Convert and using the MNIST dataset as TFRecords

TFRecords are TensorFlow’s native binary data format and is the recommended way to store your data for streaming data. Using the TFRecordReader is also a very convenient way to subsequently get these records into your model.

The data

We will use the well known MNIST dataset for handwritten digit recognition as a sample. This is easily retrieved from tensorflow via:

from tensorflow.examples.tutorials.mnist import input_data
mnist = input_data.read_data_sets(
    "/tmp/tensorflow/mnist/input_data", 
    reshape=False
)

We then have mnist.validation, mnist.train and mnist.test data sets.

Creating TFRecords

TFRecords contain Example instances for each data point of which each Example containers some Features. To write these out to disk we use a TFRecordWriter. Let’s use a single MNIST data sample to show an example:

image = mnist.train.images[0]
image_label = mnist.train.labels[0]
_, rows, cols, depth = mnist.train.images.shape

with tf.python_io.TFRecordWriter(filename) as writer:
    image_raw = image.tostring()
    example = tf.train.Example(features=tf.train.Features(feature={
        'height': _int64_feature(rows),
        'width': _int64_feature(cols),
        'depth': _int64_feature(depth),
        'label': _int64_feature(int(image_label)),
        'image_raw': _bytes_feature(image_raw)
    }))
    writer.write(example.SerializeToString())

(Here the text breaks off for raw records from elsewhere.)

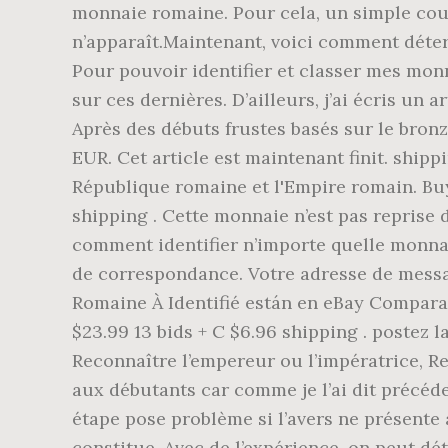
monnaie romaine. Pour cela, un simple cou
n’apparaît.Maintenant, voici comment déterm
Pour pouvoir identifier et classer mes mon
sur ces dernières. D’ailleurs, j’ai écris un a
Après des débuts frustes basés sur le bronze
EUR. Cet article est maintenant finit. ship
République romaine et l'Empire romain. Buy: 
shipping . Cette monnaie n’est pas reprise 
comment identifier n’importe quelle monnai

Feature entries are protobuf instances and the TF documentation doesn’t have too many details, but linking to the feature.proto definitions, the Feature has one of BytesList, FloatList or Int64List. Here we are only using bytes and int features so creating two helper functions to simplify the record creation is handy as so:

def _int64_feature(value):
    return tf.train.Feature(int64_list=tf.train.Int64List(value=[value]))

def _bytes_feature(value):
    return tf.train.Feature(bytes_list=tf.train.BytesList(value=[value]))

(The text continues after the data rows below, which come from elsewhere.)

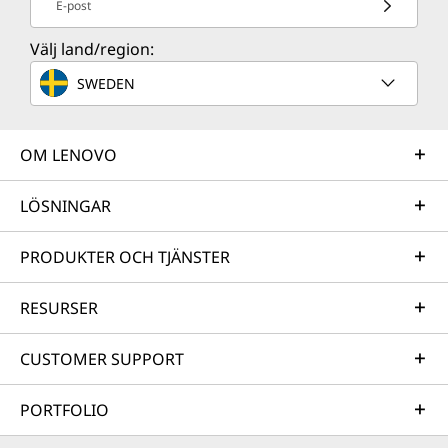
E-post
Välj land/region:
SWEDEN
OM LENOVO
LÖSNINGAR
PRODUKTER OCH TJÄNSTER
RESURSER
CUSTOMER SUPPORT
PORTFOLIO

The single example higlights the specific code, but here’s the entire sample to demonstrate sharding the data as well

def convert_to(data_set, name:str, data_directory:str, num_shards:int=1):
    """Convert the dataset into TFRecords on disk
    
    Args:
        data_set:       The MNIST data set to convert
        name:           The name of the data set
        data_directory: The directory where records will be stored
        num_shards:     The number of files on disk to separate records into
    """

    num_examples, rows, cols, depth = data_set.images.shape

    data_set = list(zip(data_set.images, data_set.labels))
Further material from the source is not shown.